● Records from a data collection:
=== Section Start ===

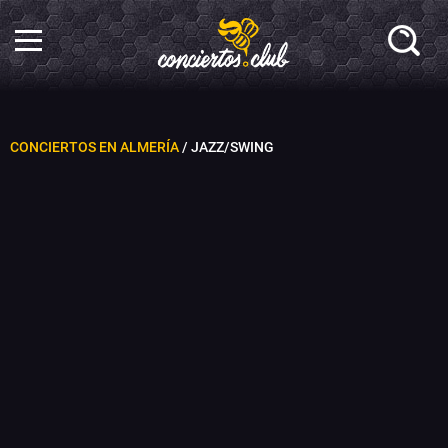
CONCIERTOS EN ALMERÍA
/ JAZZ/SWING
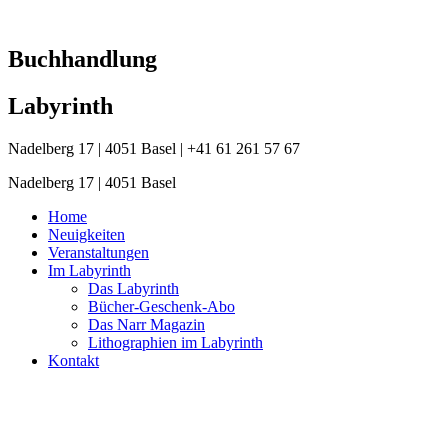
Zum
Inhalt
springen
Buchhandlung
Labyrinth
Nadelberg 17 | 4051 Basel | +41 61 261 57 67
Nadelberg 17 | 4051 Basel
Home
Neuigkeiten
Veranstaltungen
Im Labyrinth
Das Labyrinth
Bücher-Geschenk-Abo
Das Narr Magazin
Lithographien im Labyrinth
Kontakt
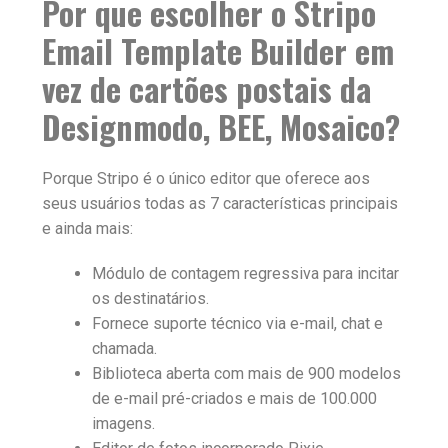
Por que escolher o Stripo
Email Template Builder em
vez de cartões postais da
Designmodo, BEE, Mosaico?
Porque Stripo é o único editor que oferece aos
seus usuários todas as 7 características principais
e ainda mais:
Módulo de contagem regressiva para incitar
os destinatários.
Fornece suporte técnico via e-mail, chat e
chamada.
Biblioteca aberta com mais de 900 modelos
de e-mail pré-criados e mais de 100.000
imagens.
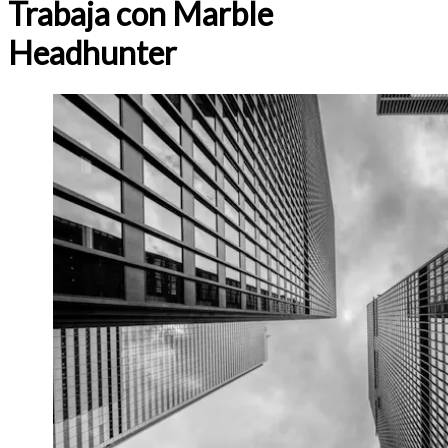
Trabaja con Marble
Headhunter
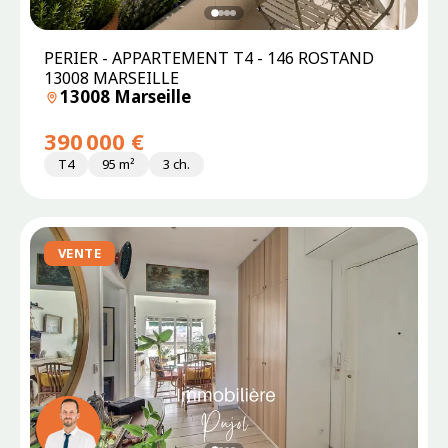
PERIER - APPARTEMENT T4 - 146 ROSTAND
13008 MARSEILLE
13008 Marseille
390 000 €
T4
95 m²
3 ch.
VENTE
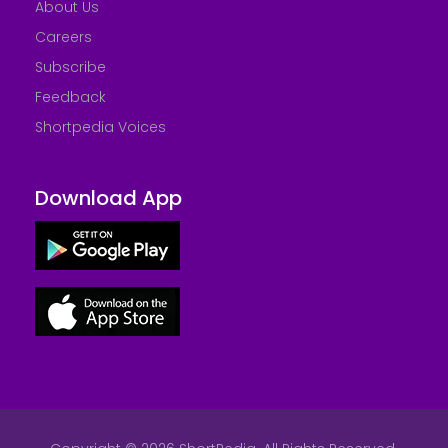
About Us
Careers
Subscribe
Feedback
Shortpedia Voices
Download App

=== Section End ===

● Work task: Reproduce only the lines from the line that holds "Bücher-Geschenk-Abo" through the end of the records, exactly as they stand, both ends included and pictures excluded.

● Answer section:
Bücher-Geschenk-Abo
Das Narr Magazin
Lithographien im Labyrinth
Kontakt
Por que escolher o Stripo
Email Template Builder em
vez de cartões postais da
Designmodo, BEE, Mosaico?
Porque Stripo é o único editor que oferece aos
seus usuários todas as 7 características principais
e ainda mais:
Módulo de contagem regressiva para incitar
os destinatários.
Fornece suporte técnico via e-mail, chat e
chamada.
Biblioteca aberta com mais de 900 modelos
de e-mail pré-criados e mais de 100.000
imagens.
Trabaja con Marble
Headhunter
PERIER - APPARTEMENT T4 - 146 ROSTAND
13008 MARSEILLE
13008 Marseille
390 000 €
T4
95 m²
3 ch.
VENTE
About Us
Careers
Subscribe
Feedback
Shortpedia Voices
Download App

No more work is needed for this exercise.